The book is devoted to Pope Benedict’s controversial 2006 Regensburg address on faith, reason, and the university.
Archbishop Gerhard Ludwig Müller was bishop of Regensburg at the time of the address.
“At the lesson in Regensberg Benedict XVI once again highlighted the syntheses of faith and reason and of freedom and love – four concepts that today's secularized world would like to claim for itself, while at the same time refusing to recognize the Church's right to present herself as a meaningful source of life,” Archbishop Müller writes in Ampliare l'orizzonte della ragione.

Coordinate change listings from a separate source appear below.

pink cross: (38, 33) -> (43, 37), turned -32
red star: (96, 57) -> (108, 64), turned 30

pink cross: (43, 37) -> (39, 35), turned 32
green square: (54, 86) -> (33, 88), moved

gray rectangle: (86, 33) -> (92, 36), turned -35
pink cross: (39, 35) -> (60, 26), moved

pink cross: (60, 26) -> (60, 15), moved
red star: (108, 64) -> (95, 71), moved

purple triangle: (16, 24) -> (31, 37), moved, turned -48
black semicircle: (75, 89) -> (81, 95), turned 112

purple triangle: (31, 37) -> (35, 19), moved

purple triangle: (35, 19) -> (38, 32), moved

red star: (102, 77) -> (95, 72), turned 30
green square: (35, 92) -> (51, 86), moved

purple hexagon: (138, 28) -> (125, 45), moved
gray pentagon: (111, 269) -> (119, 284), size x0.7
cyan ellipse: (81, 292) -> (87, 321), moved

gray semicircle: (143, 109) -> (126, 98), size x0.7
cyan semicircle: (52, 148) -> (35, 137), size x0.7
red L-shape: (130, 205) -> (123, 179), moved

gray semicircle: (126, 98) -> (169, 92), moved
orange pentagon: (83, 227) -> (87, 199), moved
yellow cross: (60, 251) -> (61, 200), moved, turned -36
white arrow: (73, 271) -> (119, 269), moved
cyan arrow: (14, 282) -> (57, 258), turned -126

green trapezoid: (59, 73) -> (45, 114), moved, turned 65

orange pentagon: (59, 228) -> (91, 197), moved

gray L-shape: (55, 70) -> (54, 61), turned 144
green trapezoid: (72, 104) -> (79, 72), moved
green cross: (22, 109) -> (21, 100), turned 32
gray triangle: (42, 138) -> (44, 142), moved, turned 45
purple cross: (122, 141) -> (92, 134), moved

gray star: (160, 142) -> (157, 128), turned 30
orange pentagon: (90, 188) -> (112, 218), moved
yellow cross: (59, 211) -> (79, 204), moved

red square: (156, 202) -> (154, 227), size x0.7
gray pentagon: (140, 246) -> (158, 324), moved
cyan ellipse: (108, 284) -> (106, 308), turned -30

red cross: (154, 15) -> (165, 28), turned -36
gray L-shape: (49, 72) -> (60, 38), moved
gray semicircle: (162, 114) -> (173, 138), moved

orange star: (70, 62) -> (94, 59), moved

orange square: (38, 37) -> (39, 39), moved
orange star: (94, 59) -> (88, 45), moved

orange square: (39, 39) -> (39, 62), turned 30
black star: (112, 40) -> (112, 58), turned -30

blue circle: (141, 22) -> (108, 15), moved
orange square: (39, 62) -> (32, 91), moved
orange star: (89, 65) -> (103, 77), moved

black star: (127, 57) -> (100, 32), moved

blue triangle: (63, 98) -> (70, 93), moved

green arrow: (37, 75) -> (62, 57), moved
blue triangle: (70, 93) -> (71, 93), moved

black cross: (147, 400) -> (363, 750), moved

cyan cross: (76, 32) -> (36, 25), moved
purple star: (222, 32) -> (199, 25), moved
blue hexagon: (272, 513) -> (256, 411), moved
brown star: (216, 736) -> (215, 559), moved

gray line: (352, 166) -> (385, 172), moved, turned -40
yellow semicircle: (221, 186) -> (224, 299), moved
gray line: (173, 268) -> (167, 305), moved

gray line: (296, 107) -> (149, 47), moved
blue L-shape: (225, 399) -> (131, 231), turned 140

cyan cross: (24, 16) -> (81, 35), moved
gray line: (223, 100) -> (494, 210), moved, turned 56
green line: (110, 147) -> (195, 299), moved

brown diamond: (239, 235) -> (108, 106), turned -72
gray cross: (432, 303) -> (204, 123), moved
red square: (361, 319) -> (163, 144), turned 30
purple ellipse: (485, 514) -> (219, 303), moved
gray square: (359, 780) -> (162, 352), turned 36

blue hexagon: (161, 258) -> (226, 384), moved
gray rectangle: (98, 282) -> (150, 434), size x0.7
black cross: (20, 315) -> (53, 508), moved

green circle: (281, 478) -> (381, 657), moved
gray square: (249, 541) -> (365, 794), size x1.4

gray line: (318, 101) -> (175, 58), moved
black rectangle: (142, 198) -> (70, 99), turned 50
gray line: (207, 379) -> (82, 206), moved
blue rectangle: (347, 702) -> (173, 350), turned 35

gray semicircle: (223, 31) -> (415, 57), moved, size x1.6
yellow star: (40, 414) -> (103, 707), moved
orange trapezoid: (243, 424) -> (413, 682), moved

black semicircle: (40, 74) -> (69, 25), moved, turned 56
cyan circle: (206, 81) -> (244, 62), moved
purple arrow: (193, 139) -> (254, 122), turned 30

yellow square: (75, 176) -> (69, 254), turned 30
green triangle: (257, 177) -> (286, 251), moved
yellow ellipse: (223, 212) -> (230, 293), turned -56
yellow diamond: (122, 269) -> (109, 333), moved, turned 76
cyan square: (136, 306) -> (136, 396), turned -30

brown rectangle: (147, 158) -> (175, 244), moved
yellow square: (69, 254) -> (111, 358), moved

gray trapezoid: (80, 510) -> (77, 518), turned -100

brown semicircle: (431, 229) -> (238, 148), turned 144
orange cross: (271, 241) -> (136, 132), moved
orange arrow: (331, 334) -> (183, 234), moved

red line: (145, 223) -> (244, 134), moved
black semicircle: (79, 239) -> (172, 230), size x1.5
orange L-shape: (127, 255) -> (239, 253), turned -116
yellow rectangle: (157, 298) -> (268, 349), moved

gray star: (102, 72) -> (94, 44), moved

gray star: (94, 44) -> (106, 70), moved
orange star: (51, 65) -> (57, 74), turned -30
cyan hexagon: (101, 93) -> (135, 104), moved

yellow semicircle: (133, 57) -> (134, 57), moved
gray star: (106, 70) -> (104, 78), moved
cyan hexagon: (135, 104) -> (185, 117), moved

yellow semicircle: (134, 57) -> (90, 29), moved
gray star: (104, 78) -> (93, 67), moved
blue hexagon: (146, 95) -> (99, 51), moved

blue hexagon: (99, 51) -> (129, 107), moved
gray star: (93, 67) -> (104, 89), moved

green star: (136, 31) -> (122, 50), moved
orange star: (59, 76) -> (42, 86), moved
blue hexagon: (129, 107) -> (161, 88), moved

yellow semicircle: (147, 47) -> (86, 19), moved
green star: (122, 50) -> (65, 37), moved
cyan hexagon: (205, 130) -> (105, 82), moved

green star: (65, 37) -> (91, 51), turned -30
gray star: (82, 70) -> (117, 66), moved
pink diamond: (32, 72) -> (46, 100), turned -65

“Those who do not believe in Christ as the one mediator of salvation are proud of it and accuse the Church of the constraint of consciences and of spiritual imperialism. However whenever Christians and their choice of faith are involved, this tolerance, raised to the absolute in a pluralistic vision of the world, is lacking.”
Archbishop Müller adds:
Relativism applied to the truth is not only unphilosophical reasoning but indeed inevitably results in intolerance of God. The central pronouncements on God, Jesus Christ and the Church are considered, at most, as the subculture of a religiously motivated group. God becomes an “ideal,” to be used for the edification or education of humankind. Jesus Christ becomes a particularly suitable “case” to serve as a model for society's morals, and the Church is a voluntary union of people who have gathered together (similar to an association), with their own subjective opinions on religion.